Mastering the 5 ITIL Service Strategy Processes

Mastering the 5 ITIL Service Strategy Processes

Author: HostZealot Team
2 min.

To succeed in Service management you need a carefully developed long-term plan or a strategy. Although you might dedicate time and resources intor developing this plan on you own, in fact, you don’t need to, since you can benefit from an already developed and established strategy that you only have to apply. This is the case with ITIL which is short for Information Technology Infrastructure Library, which is a collection of practices IT businesses may follow in order to manage their services according to the actual needs of the business. In the following article, we want to provide you with a better idea of what ITIL is to see, and in which ways it can be beneficial to your business. 
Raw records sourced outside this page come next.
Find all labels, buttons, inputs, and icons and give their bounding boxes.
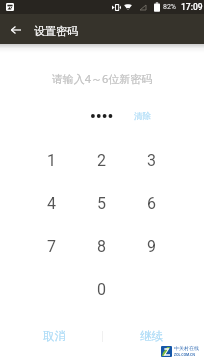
staticText: 中关村在线: [174, 345, 199, 351]
staticText: 2: [97, 151, 106, 170]
button[interactable]: 4: [26, 182, 76, 225]
button[interactable]: 8: [76, 225, 126, 268]
staticText: 4: [47, 194, 56, 213]
staticText: 17:09: [181, 2, 203, 12]
button[interactable]: Back: [0, 15, 31, 45]
button[interactable]: 继续: [103, 322, 200, 350]
staticText: 9: [147, 237, 156, 256]
button[interactable]: 7: [26, 225, 76, 268]
button[interactable]: 1: [26, 139, 76, 182]
button[interactable]: 0: [76, 268, 126, 311]
staticText: 取消: [43, 329, 66, 343]
staticText: 7: [47, 237, 56, 256]
button[interactable]: 5: [76, 182, 126, 225]
staticText: 1: [47, 151, 56, 170]
staticText: 0: [97, 280, 106, 299]
staticText: 设置密码: [34, 24, 78, 38]
staticText: 继续: [140, 329, 163, 343]
staticText: 8: [97, 237, 106, 256]
button[interactable]: 2: [76, 139, 126, 182]
staticText: 3: [147, 151, 156, 170]
button[interactable]: 6: [126, 182, 176, 225]
button[interactable]: 3: [126, 139, 176, 182]
staticText: 5: [97, 194, 106, 213]
staticText: 6: [147, 194, 156, 213]
button[interactable]: 取消: [6, 322, 102, 350]
staticText: 请输入4～6位新密码: [0, 71, 204, 86]
staticText: 82%: [163, 3, 176, 11]
button[interactable]: 9: [126, 225, 176, 268]
button[interactable]: 清除: [134, 111, 151, 122]
staticText: ZOL.COM.CN: [174, 352, 195, 357]
staticText: 清除: [134, 111, 151, 122]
Understanding ITIL Service Strategy Essentials

Exploring the Phases within the ITIL Lifecycle

The key components of the ITIL service lifecycle are the phases of the ITIL lifecycle. They are Service Strategy, Service Design, Service Transition, Service Operation, and Continual Service Improvement.

  • Service strategy: The objective of this stage is to figure out the general IT service strategy and understand the business objectives and customer needs. There are the following key processes that take place at this stage:
  1. Service portfolio management: Managing the entire lifecycle of services, from concept to retirement.
  2. Financial Management for IT Services: Making sure the available finances are sufficient.
  3. Demand Management: Predicting the expected demand for the service.
  4. Strategy Management for IT Services: Setting plans and perspectives. 
  5. Business Relationship Management (BRM): Maintaining positive and long-term relationships between the service provider and customers.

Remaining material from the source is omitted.